Page-level text extractions:

==*==

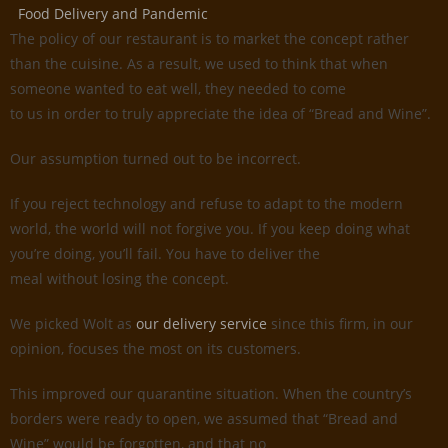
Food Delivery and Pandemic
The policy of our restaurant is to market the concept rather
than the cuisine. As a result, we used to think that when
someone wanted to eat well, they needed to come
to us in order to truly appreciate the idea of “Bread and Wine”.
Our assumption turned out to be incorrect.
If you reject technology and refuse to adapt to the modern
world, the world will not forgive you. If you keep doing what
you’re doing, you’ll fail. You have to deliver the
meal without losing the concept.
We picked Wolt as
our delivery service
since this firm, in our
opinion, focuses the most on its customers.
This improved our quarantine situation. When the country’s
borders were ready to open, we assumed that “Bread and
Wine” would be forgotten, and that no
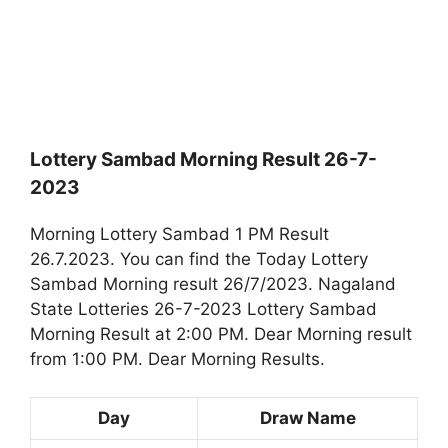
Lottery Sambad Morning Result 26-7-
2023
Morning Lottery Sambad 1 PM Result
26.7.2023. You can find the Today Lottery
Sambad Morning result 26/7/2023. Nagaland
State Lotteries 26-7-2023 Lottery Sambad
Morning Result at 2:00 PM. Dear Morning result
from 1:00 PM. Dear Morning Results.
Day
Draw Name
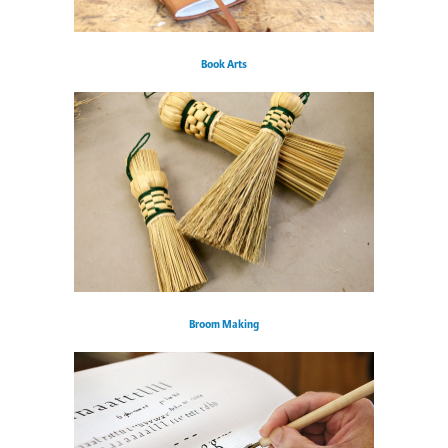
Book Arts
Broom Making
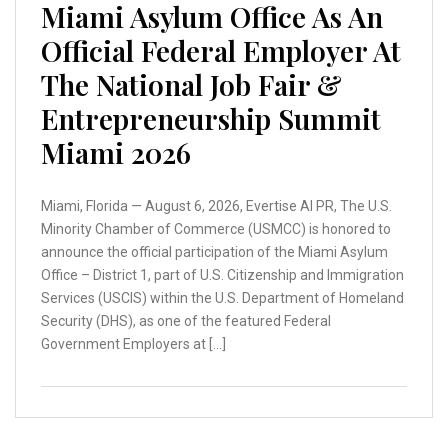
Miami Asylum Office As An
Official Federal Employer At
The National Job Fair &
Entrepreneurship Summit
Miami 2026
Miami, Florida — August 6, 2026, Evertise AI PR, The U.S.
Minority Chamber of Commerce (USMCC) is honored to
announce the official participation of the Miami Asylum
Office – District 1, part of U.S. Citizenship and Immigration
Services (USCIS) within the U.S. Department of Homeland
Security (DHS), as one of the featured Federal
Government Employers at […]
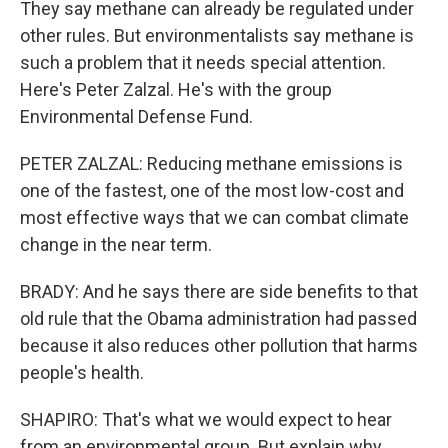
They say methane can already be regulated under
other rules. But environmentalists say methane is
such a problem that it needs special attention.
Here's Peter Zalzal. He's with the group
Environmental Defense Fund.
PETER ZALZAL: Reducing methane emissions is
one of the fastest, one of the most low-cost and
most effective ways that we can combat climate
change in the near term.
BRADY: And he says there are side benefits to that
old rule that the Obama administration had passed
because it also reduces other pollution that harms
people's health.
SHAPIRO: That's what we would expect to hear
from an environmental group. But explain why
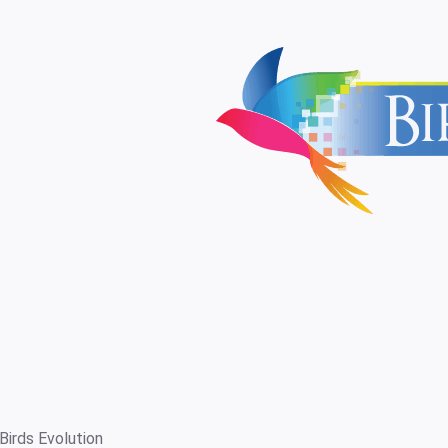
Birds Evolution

==*==

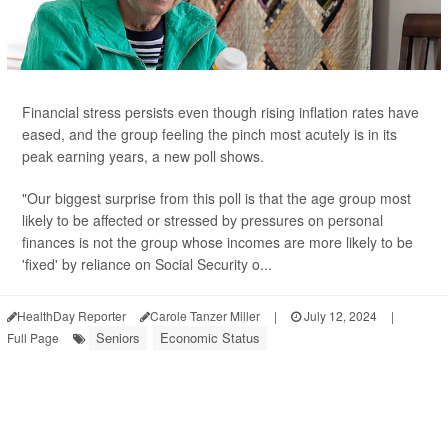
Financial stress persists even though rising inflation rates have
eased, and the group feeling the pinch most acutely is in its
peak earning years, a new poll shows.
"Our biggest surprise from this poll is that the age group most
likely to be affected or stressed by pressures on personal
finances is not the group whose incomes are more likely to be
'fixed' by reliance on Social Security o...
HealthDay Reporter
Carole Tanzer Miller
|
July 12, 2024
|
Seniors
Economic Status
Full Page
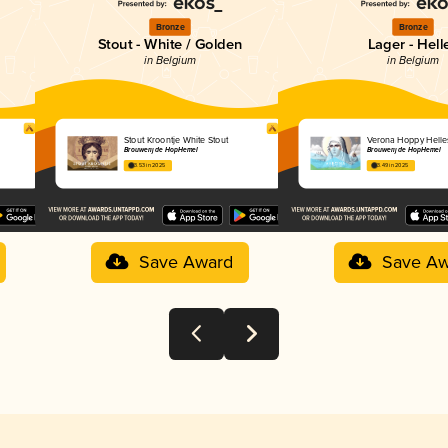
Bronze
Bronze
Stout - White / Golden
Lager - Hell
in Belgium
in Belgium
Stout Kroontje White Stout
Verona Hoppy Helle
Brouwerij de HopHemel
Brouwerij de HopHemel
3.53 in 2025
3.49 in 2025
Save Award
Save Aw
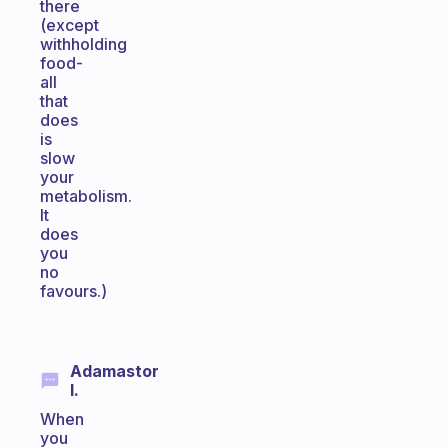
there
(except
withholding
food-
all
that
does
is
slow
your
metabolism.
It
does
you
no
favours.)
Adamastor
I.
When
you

==*==

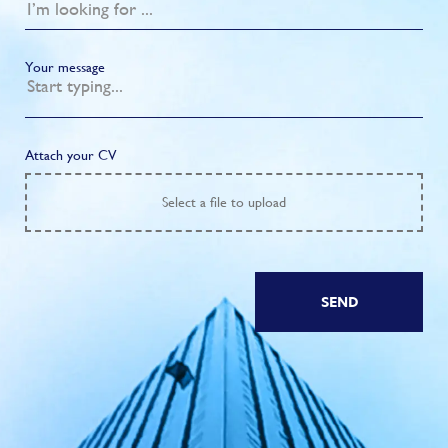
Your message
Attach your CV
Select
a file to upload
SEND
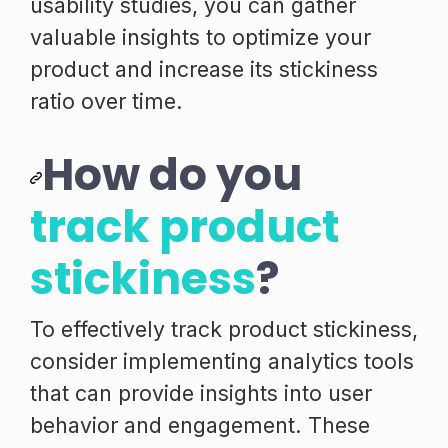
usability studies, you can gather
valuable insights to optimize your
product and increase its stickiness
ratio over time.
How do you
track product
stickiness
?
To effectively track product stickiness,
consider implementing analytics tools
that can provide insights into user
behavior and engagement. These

==*==

▸ HOW TO COMPLETE THIS TASK:
Look back at the entries above and repeat, unchanged, every line from the line holding "usability studies, you can gather" through the line holding "behavior and engagement. These".

▸ ANSWER TO THE EXERCISE:
usability studies, you can gather
valuable insights to optimize your
product and increase its stickiness
ratio over time.
How do you
track product
stickiness
?
To effectively track product stickiness,
consider implementing analytics tools
that can provide insights into user
behavior and engagement. These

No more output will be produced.